Livre Numéro 51: Jules César, de William Shakespeare
Le 16 mars, 2009
Dédicace:
À Stephen Harper,
Premier ministre du Canada,
S.O.S (Sauvons l’Oeuvre de Shakespeare),
d’un écrivain canadien,
avec ses meilleurs vœux,
Yann Martel
Lettre:
Le Très honorable Stephen Harper
Premier ministre du Canada
80, rue Wellington
Ottawa, ON K1A 0A2
Cher Monsieur Harper,
C’était hier les ides de mars. Un bon moment pour Jules César, de William Shakespeare. Il n’y a rien de religieux chez Shakespeare, rien de sacré à son sujet, mais on peut se perdre et se retrouver soi-même dans son oeuvre tout comme il est possible de le faire dans la Bible. Ce sont deux univers entiers, l’un laïc, l’autre religieux, et l’un et l’autre ont créé des générations de lecteurs et d’érudits qui peuvent en citer de nombreux passages tirés d’un livre ou d’une pièce. Quiconque se retrouverait sur une île déserte avec un exemplaire de la Bible ou les oeuvres complètes de Shakespeare pourrait s’en tirer. Muni de ces deux oeuvres, il s’en tirerait encore mieux.

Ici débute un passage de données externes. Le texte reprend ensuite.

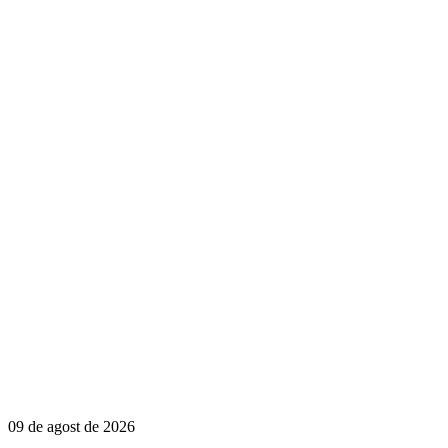
09 de agost de 2026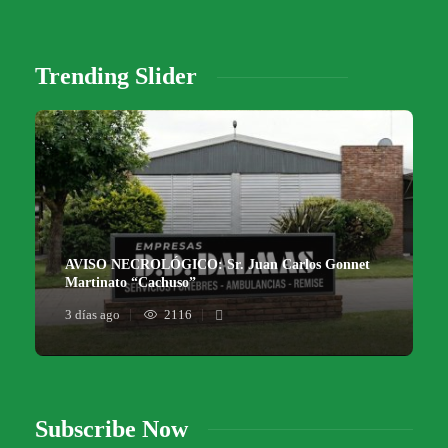
Trending Slider
AVISO NECROLÓGICO: Sr. Juan Carlos Gonnet
Martinato “Cachuso”
3 días ago
2116
Subscribe Now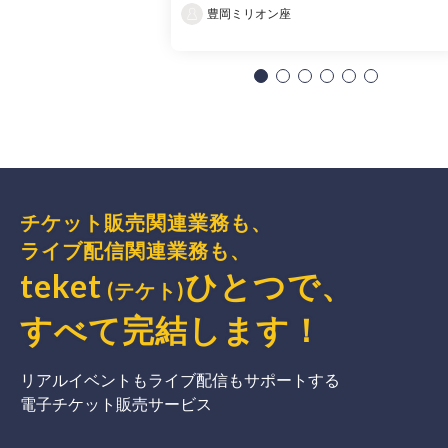
豊岡ミリオン座
チケット販売関連業務も、
ライブ配信関連業務も、
teket
ひとつで、
(テケト)
すべて完結
します
！
リアルイベントもライブ配信もサポートする
電子チケット販売サービス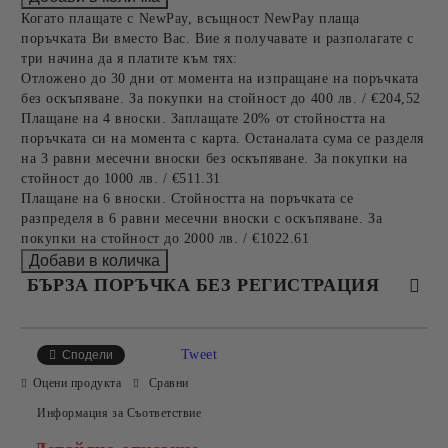
Когато плащате с NewPay, всъщност NewPay плаща
поръчката Ви вместо Вас. Вие я получавате и разполагате с
три начина да я платите към тях:
Отложено до 30 дни от момента на изпращане на поръчката
без оскъпяване. За покупки на стойност до 400 лв. / €204,52
Плащане на 4 вноски. Заплащате 20% от стойността на
поръчката си на момента с карта. Останалата сума се разделя
на 3 равни месечни вноски без оскъпяване. За покупки на
стойност до 1000 лв. / €511.31
Плащане на 6 вноски. Стойността на поръчката се
разпределя в 6 равни месечни вноски с оскъпяване. За
покупки на стойност до 2000 лв. / €1022.61
БЪРЗА ПОРЪЧКА БЕЗ РЕГИСТРАЦИЯ
САМО ПОПЪЛНЕТЕ 4 ПОЛЕТА
Tweet
Сподели
Оцени продукта
Сравни
Информация за Съответствие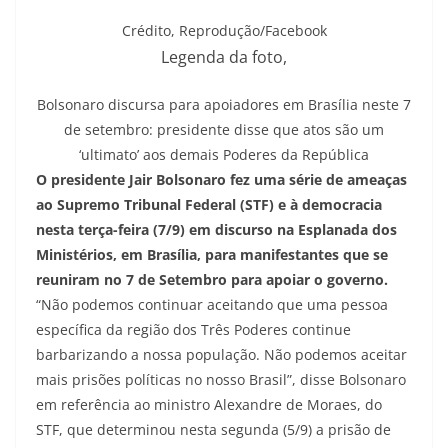
Crédito,
Reprodução/Facebook
Legenda da foto,
Bolsonaro discursa para apoiadores em Brasília neste 7
de setembro: presidente disse que atos são um
‘ultimato’ aos demais Poderes da República
O presidente Jair Bolsonaro fez uma série de ameaças
ao Supremo Tribunal Federal (STF) e à democracia
nesta terça-feira (7/9) em discurso na Esplanada dos
Ministérios, em Brasília, para manifestantes que se
reuniram no 7 de Setembro para apoiar o governo.
“Não podemos continuar aceitando que uma pessoa
específica da região dos Três Poderes continue
barbarizando a nossa população. Não podemos aceitar
mais prisões políticas no nosso Brasil”, disse Bolsonaro
em referência ao ministro Alexandre de Moraes, do
STF, que determinou nesta segunda (5/9) a prisão de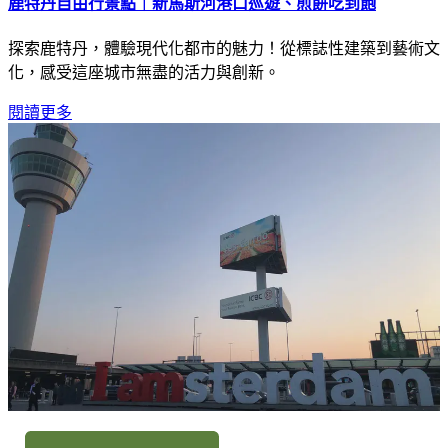
鹿特丹自由行景點｜新馬斯河港口巡遊、煎餅吃到飽
探索鹿特丹，體驗現代化都市的魅力！從標誌性建築到藝術文
化，感受這座城市無盡的活力與創新。
閱讀更多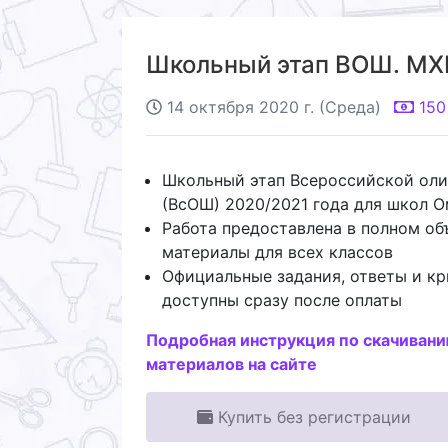
Школьный этап ВОШ. МХК
14 октября 2020 г. (Среда)
150
Школьный этап Всероссийской ол
(ВсОШ) 2020/2021 года для школ 
Работа предоставлена в полном об
материалы для всех классов
Официальные задания, ответы и кр
доступны сразу после оплаты
Подробная инструкция по скачиван
материалов на сайте
Купить без регистрации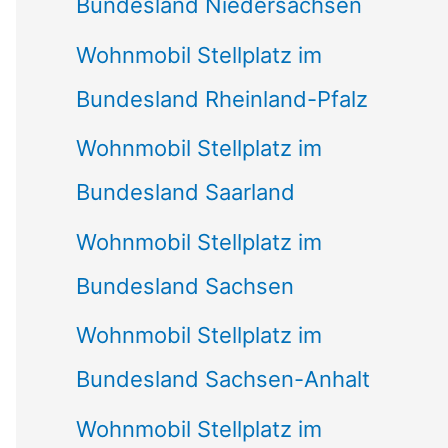
Bundesland Niedersachsen
Wohnmobil Stellplatz im
Bundesland Rheinland-Pfalz
Wohnmobil Stellplatz im
Bundesland Saarland
Wohnmobil Stellplatz im
Bundesland Sachsen
Wohnmobil Stellplatz im
Bundesland Sachsen-Anhalt
Wohnmobil Stellplatz im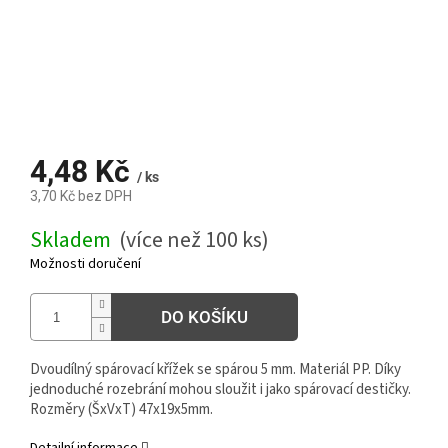
4,48 Kč
/ ks
3,70 Kč bez DPH
Měrná
Skladem
(více než 100 ks)
cena:
Možnosti doručení
DO KOŠÍKU
Dvoudílný spárovací křížek se spárou 5 mm. Materiál PP. Díky
jednoduché rozebrání mohou sloužit i jako spárovací destičky.
Rozměry (ŠxVxT) 47x19x5mm.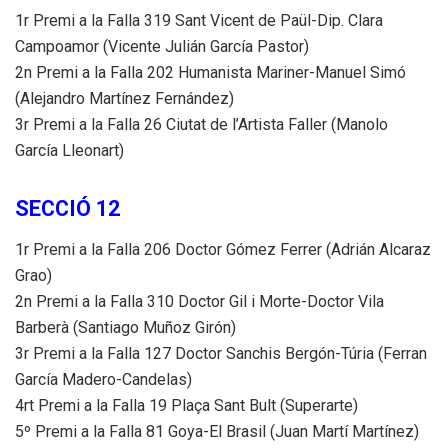
1r Premi a la Falla 319 Sant Vicent de Paül-Dip. Clara
Campoamor (Vicente Julián García Pastor)
2n Premi a la Falla 202 Humanista Mariner-Manuel Simó
(Alejandro Martínez Fernández)
3r Premi a la Falla 26 Ciutat de l’Artista Faller (Manolo
García Lleonart)
SECCIÓ 12
1r Premi a la Falla 206 Doctor Gómez Ferrer (Adrián Alcaraz
Grao)
2n Premi a la Falla 310 Doctor Gil i Morte-Doctor Vila
Barberà (Santiago Muñoz Girón)
3r Premi a la Falla 127 Doctor Sanchis Bergón-Túria (Ferran
García Madero-Candelas)
4rt Premi a la Falla 19 Plaça Sant Bult (Superarte)
5º Premi a la Falla 81 Goya-El Brasil (Juan Martí Martínez)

On trouve tout chez Shakespeare (même des passages ennuyeux dans les pièces historiques). La langue anglaise et la nature de l’écriture dramatique étaient encore à la forge à l’époque de Shakespeare, soit entre 1564 et 1616, et son travail à chaud sur l’enclume continue de marquer jusqu’à nos jours la langue, le théâtre et notre vision du monde. Voici seulement deux petits exemples: au premier acte, vers la fin de la deuxième scène, Cassius demande à Casca si Cicéron a dit quoi que ce soit au sujet de l’évanouissement de César. Casca répond oui, Cicéron a fait un commentaire, mais en grec, et il ajoute, pince-sans-rire,”‘En tout cas c’était du grec à mes oreilles.” Plus tard, au troisième acte, à la première scène, César affirme que sa volonté est ferme et qu’on ne le fait pas facilement changer d’idée. Il est, dit-il, “aussi constant que l’étoile polaire”. Ce ne sont que deux des expressions dont Shakespeare a doté la langue dans laquelle il oeuvrait. Il a apporté bien davantage, évidemment. Ses pièces, en plus d’être vivantes et dramatiques, débordent d’observations perspicaces sur la nature humaine. L’adjectif “shakespearien” a une signification étendue. Si cet homme-là était une source, nous vivons maintenant tous dans son delta.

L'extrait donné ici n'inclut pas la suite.